The report is an accessible and useful document in terms of expanding upon the more traditional academic approaches to impact that have been discussed in the literature. Several of the recommendations (did you read these too?) are directed towards research funding agencies.  However, recommendation 3 that discusses demonstrating impact suggests that a wider range of methods and measures for demonstrating impact should be used, therefore consider how your own approach can map impact perhaps using some of the alternative approaches suggested such as holistic evaluation, participatory evaluation and values-based evaluation.  Mapping the impacts from your own participatory research should ideally be part of your considerations.  

Learning Task 3 – Challenges associated with impact

In completing this learning task, which challenges did you feel were the most worrying for you and your participatory research project? All research (including traditional approaches) is compromised by the time available, and funding limitations so participatory approaches of course raise the same challenges, as well as additional considerations.  Each context in which the research is taking place is also likely to raise different challenges – a deprived area compared to an areas with many more assets raises questions about involvement, skills, and links to those in power to effect change.
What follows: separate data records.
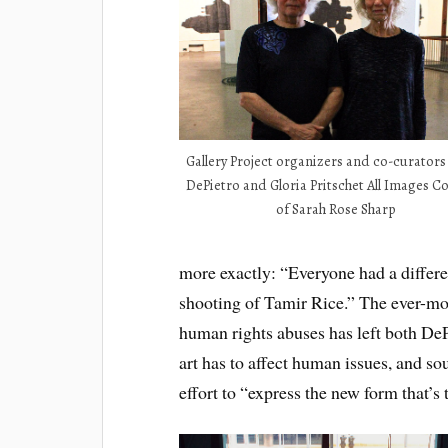
Gallery Project organizers and co-curator
DePietro and Gloria Pritschet All Images C
of Sarah Rose Sharp
more exactly: “Everyone had a differen
shooting of Tamir Rice.” The ever-mo
human rights abuses has left both De
art has to affect human issues, and sou
effort to “express the new form that’s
How are your own skills in terms of research and relationship building – do you have the time to commit and realistic expectations about the process, as well as the impact. For example, you may not always be able to achieve the publication of a paper from participatory research projects.

What is it that community members want to see too, and can this realistically be achieved? Do they expect immediate service change or the creation of a new service? Do they expect you to work more quickly than you are able to?  How can you manage expectations whilst maintaining trust and achieving compromise in relation to impact?

Learning Task 4 – Translating research into impact inclusively

This learning task encourages you to think about working with community members in order to view impact through their eyes.  Impact in such instances can be linked to dissemination (see chapter 7 for more on this) – is impact about disseminating research findings into local organisations and community groups and making some small changes?  Can you work with community members to include their ideas, and then to implement some (if not all)?  If your project has specific funding for dissemination, you can include community members in deciding how to spend this budget e.g. on the creation of an event, a product, on training etc.  What will happen when funding runs out – are you able to still offer some support to community members who wish to continue to work to build impact?  If you are able to maintain links to those who were involved, then might this enable you to continue to map impact (see learning task 3), and to see the ripples that are developing over time (assuming that these are produced).